Since the moratorium began, the California Department of Public Health has revoked more than 280 hospice licenses and is assessing approximately 300 additional providers for potential revocation. The Department of Health Care Services has introduced enhanced claims verification, prior authorization requirements, and protocols for suspending payments upon credible allegations of fraud.

The Department of Justice has investigated 101 criminal enterprises associated with hospice activity since 2021, leading to charges against 109 individuals and arrests of 284 people linked to related offenses.

The federal task force’s recent suspensions in Los Angeles build upon these state-level activities while applying national resources and technology. Separately, the House Committee on Oversight and Government Reform, chaired by Representative James Comer, began an inquiry earlier this month.

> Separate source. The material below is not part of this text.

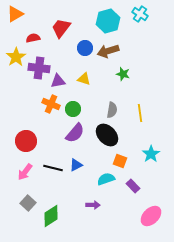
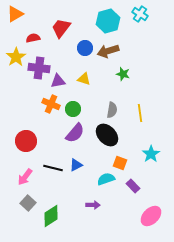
orange square: moved 2 px down
pink arrow: moved 5 px down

The committee requested documents from California state agencies concerning oversight of federally funded hospice programs, referencing prior state audit findings on internal controls to prevent improper payments.

California officials have noted that the state’s Medi-Cal program, its Medicaid counterpart, operates under distinct jurisdiction from Medicare. State actions address state-funded claims while facilitating cooperation with federal partners on overlapping matters.

The Department of Health Care Services employs fraud detection systems to identify irregularities and collaborates with federal entities as needed.